Shapley values are a sort of sophisticated plus-minus or with-or-without-you metric. I use them to create a series of statistical hypotheticals that answer the question, “If I formed this team in every possible order, what would the average contribution of each player be, at the moment he joined, to the team’s overall results?” The most important thing to keep in mind about Shapley values is that they’re contextual, just like every other metric taken from match data. This affects their interpretation.
In particular, a player’s Shapley value may depend on the gap in skill between him and the player next to him in the depth chart. An example I cited recently on Twitter is Mathieu Flamini. Because there is a significant gulf between him and Francis Coquelin at defensive midfield, Arsenal’s results suffer markedly when Flamini plays. Flamini therefore has a low Shapley value, and Coquelin has a high one. But if Flamini were on another team where the alternatives to him were of equal quality, his Shapley value might be higher.
A low Shapley value may also indicate a poor fit. Again at Arsenal, Alex Oxlade-Chamberlain is a prime example. He consistently posts low Shapley values despite good underlying numbers in his mechanistic metrics. He’s clearly a talented player, but Arsenal doesn’t work as well when he’s on the field.
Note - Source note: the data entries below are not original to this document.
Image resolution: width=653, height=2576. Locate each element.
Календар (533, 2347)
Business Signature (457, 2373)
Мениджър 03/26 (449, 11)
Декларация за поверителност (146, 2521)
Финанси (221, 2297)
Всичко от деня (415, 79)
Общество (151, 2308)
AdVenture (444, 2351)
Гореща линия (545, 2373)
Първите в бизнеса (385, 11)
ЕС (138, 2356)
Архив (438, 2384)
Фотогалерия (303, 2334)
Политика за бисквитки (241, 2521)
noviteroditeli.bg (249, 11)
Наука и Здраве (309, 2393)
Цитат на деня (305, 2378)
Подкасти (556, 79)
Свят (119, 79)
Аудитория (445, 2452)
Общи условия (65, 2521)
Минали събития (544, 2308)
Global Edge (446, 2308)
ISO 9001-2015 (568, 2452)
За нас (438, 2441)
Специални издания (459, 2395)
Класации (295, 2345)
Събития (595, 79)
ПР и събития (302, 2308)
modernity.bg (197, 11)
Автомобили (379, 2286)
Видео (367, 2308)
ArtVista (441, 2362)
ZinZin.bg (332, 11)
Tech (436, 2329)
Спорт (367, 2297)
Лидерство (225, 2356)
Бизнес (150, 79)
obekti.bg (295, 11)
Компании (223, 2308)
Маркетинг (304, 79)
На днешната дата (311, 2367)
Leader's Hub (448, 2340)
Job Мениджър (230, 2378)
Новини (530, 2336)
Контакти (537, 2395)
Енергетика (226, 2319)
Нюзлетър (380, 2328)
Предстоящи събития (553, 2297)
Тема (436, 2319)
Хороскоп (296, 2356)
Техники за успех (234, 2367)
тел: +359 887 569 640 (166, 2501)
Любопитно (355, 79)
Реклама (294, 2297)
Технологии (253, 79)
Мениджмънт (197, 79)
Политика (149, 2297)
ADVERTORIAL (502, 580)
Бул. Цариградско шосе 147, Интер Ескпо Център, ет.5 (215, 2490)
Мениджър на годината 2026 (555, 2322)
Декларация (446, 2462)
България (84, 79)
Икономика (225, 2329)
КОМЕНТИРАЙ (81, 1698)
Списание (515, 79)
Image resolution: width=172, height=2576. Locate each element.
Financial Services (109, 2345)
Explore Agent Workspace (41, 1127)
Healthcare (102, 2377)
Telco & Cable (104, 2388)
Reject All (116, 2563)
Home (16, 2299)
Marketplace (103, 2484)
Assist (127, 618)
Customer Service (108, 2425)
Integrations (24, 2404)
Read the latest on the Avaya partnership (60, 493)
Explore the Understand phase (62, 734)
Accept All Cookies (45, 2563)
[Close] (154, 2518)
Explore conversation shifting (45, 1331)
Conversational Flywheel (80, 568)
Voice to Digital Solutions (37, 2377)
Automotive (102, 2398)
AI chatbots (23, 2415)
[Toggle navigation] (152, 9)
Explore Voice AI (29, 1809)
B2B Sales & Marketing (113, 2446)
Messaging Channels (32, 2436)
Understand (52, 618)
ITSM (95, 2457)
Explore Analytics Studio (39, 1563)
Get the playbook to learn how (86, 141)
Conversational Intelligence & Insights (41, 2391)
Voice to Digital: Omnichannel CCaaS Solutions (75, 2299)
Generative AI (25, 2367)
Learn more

This is exactly the point of Shapley values – they help us to ask the right questions. Why doesn’t Ox fit? Where would he fit better? Can Arsenal find a better option than Flamini to back up Coquelin? (They may have.)
During this transfer window, there’s just enough data for Shapley values to start asking some of these questions. Of course, Shapley values can be even more revealing at the end of a season. Here are the players with the lowest Shapley values – by some distance – for a few of the top teams in Europe after the 2014-15 season (all with 900+ league minutes):
- Barcelona: Jérémy Mathieu
- Real Madrid: Luka Modric
- Chelsea: Loïc Rémy, Filipe Luís, Didier Drogba
- Manchester City: Edin Dzeko
- Bayern Munich: Pierre-Emile Höjbjerg
- VfL Wolfsburg: Ivica Olic, Sebastian Jung
A couple of these players stand out to me. Luka Modric has been a regular at Madrid this season after playing roughly 1,300 league minutes in 2014-15. Did Carlo Ancelotti use him incorrectly, or have this year’s managers been making a mistake by using the 30-year-old midfielder? Well, Modric’s Shapley value this season is the highest at Real Madrid among players with 900+ minutes, so it seems like the former. Perhaps if Ancelotti had known about and investigated this problem earlier in his tenure, results might have been different.
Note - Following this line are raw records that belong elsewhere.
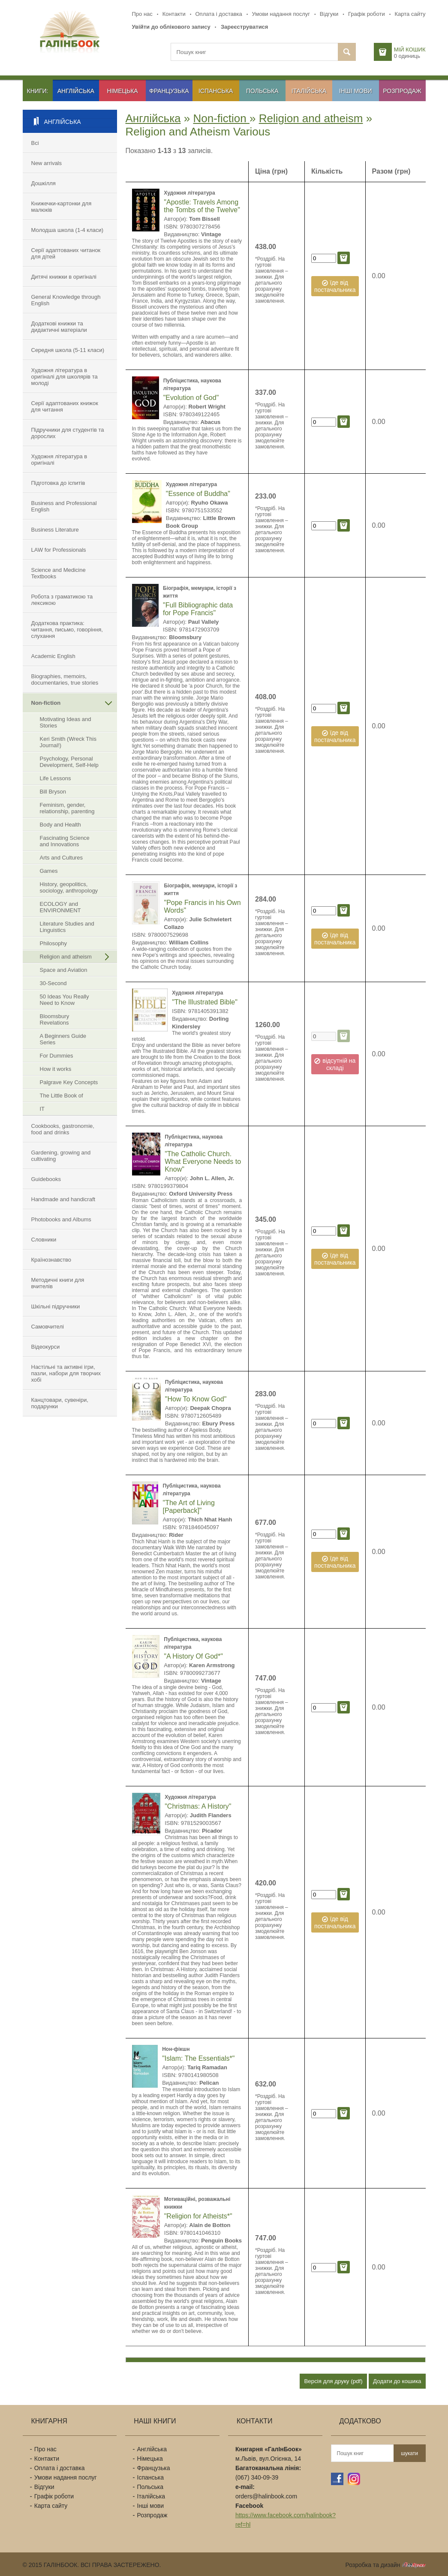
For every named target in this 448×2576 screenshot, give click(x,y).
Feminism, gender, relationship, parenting (67, 808)
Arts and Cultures (61, 857)
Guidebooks (46, 1179)
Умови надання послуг (281, 14)
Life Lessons (55, 778)
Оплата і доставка (218, 14)
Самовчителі (47, 1326)
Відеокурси (45, 1347)
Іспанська (215, 90)
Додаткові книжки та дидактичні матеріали (59, 326)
Sebastian Jung is another interesting case. Despite his reputation – Arsenal reportedly wanted him in 2014 – Wolfsburg performed worse when he was in the squad. Did he really represent a big step down from Vierinha, or was something else going on? His underlying figures suggested some good defending but overall fairly mediocre play. If the club still had faith in his ability, it could have used match video, interviews with teammates and coaches, and other tools to figure out what was wrong. If not, the club could have tried to move him on. Perhaps neither has happened; he’s stayed at Wolfsburg and has had just two starts in the league this season.
Of the rest of the players, the majority left their clubs: Dzeko, Olic (in midseason), Filipe Luís, and Höjbjerg (on loan). Rémy seems to be perpetually in the shop window, and Mathieu, at 32, has been benched several times and injured twice already this season. The good news is that Filipe Luís and Dzeko have been doing well at their new homes. Höjbjerg is only 20 and may still have much to offer; in his 400+ league minutes this season, he’s performed pretty well for a player of his age.
Clearly, Shapley values aren’t a measure of ability alone. We shouldn’t expect them to be consistent from year to year when a player is being used in different ways or with different teammates. But in conjunction with more consistent metrics, they can help us to find situations where a talented player will thrive – and to avoid those where he won’t.